Теперь уже его вдруг перевернуло, он был тоже застигнут врасплох, неприятно поражен. Перед тем он даже наслаждался их столкновением, хорошо было дать выход бешенству, излить на эту женщину все, что накипело в душе, он хотел оскорбить ее, исхлестать словами, утолить жажду мести, не слушая никаких возражений. И вдруг, против воли, ощутил жаркий порыв великодушия.
— Нет-нет, пожалуйста, не говорите так, — сказал он почти смущенно. — Я тоже виноват. Если мы будем продолжать в том же духе, нам придется прощать друг другу…
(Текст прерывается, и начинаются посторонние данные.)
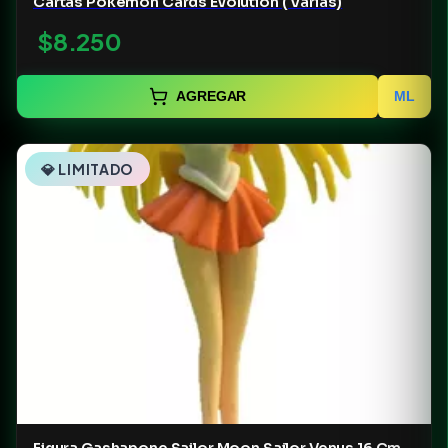
Cartas Pokemon Cards Evolution ( Varias)
$8.250
AGREGAR
ML
💎 LIMITADO
Figura Gashapone Sailor Moon Sailor Venus 16 Cm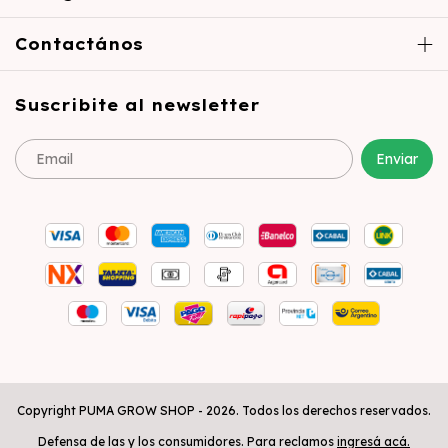
Contactános
Suscribite al newsletter
Copyright PUMA GROW SHOP - 2026. Todos los derechos reservados.
Defensa de las y los consumidores. Para reclamos
ingresá acá.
— Знаете, что самое ужасное? — дрожащим голосом вымолвила миссис Тредуэл, — Мы говорим так, будто все это и вправду существует, и, наверно, так и есть, а мне все кажется, что это страшный, отвратительный сон, я просто поверить не могу…
— Но это вполне трезвая реальность, — сказал Фрейтаг, и ему захотелось ее утешить. — Да вы, кажется, сейчас заплачете?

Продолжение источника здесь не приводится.